The first improvement comes by increasing the number of entries in the L1 Data TLB. This increase allows for a greater hit rate (probability of finding what the CPU needs in the TLB) in the L1 Data TLB. You will also remember that the Pentium III has a L1 Data TLB with significantly more entries than even the new 40 entry TLB on the Athlon MP.
The next Athlon MP TLB enhancement comes by moving the L2 TLBs to an exclusive architecture. This means that data contained within the L1 TLBs is not duplicated in the L2 TLBs, which obviously saves space in the L2 TLBs meaning that they can be used to store even more translated addresses. The downside to this exclusive architecture is that there is a latency sacrifice that is made since the addresses aren't duplicated in the L2 TLBs.

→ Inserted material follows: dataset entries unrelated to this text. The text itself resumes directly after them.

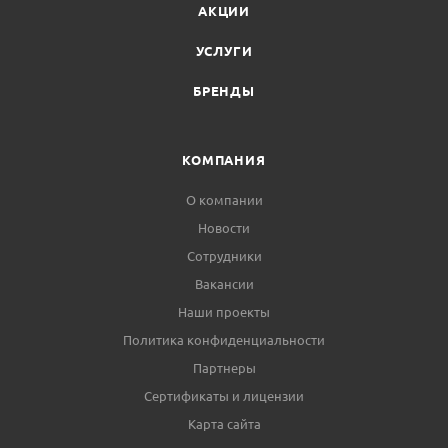
АКЦИИ
УСЛУГИ
БРЕНДЫ
КОМПАНИЯ
О компании
Новости
Сотрудники
Вакансии
Наши проекты
Политика конфиденциальности
Партнеры
Сертификаты и лицензии
Карта сайта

The final improvement is that the TLB entries can be speculatively reloaded. This means that in the event that an address is not found in the TLB, the address can be loaded into the TLB before the instruction that requested the address is finished executing. On older Athlon cores, this was not possible, resulting in a bit of a performance hit in this situation. According to AMD, this situation is usually observed in "high-end software applications."
In fact, AMD states that the TLB enhancements of the Athlon MP are most useful in these "high-end software applications." Hopefully, we will see whether or not they are correct with our benchmarks, which are composed of a number of very high-end tests."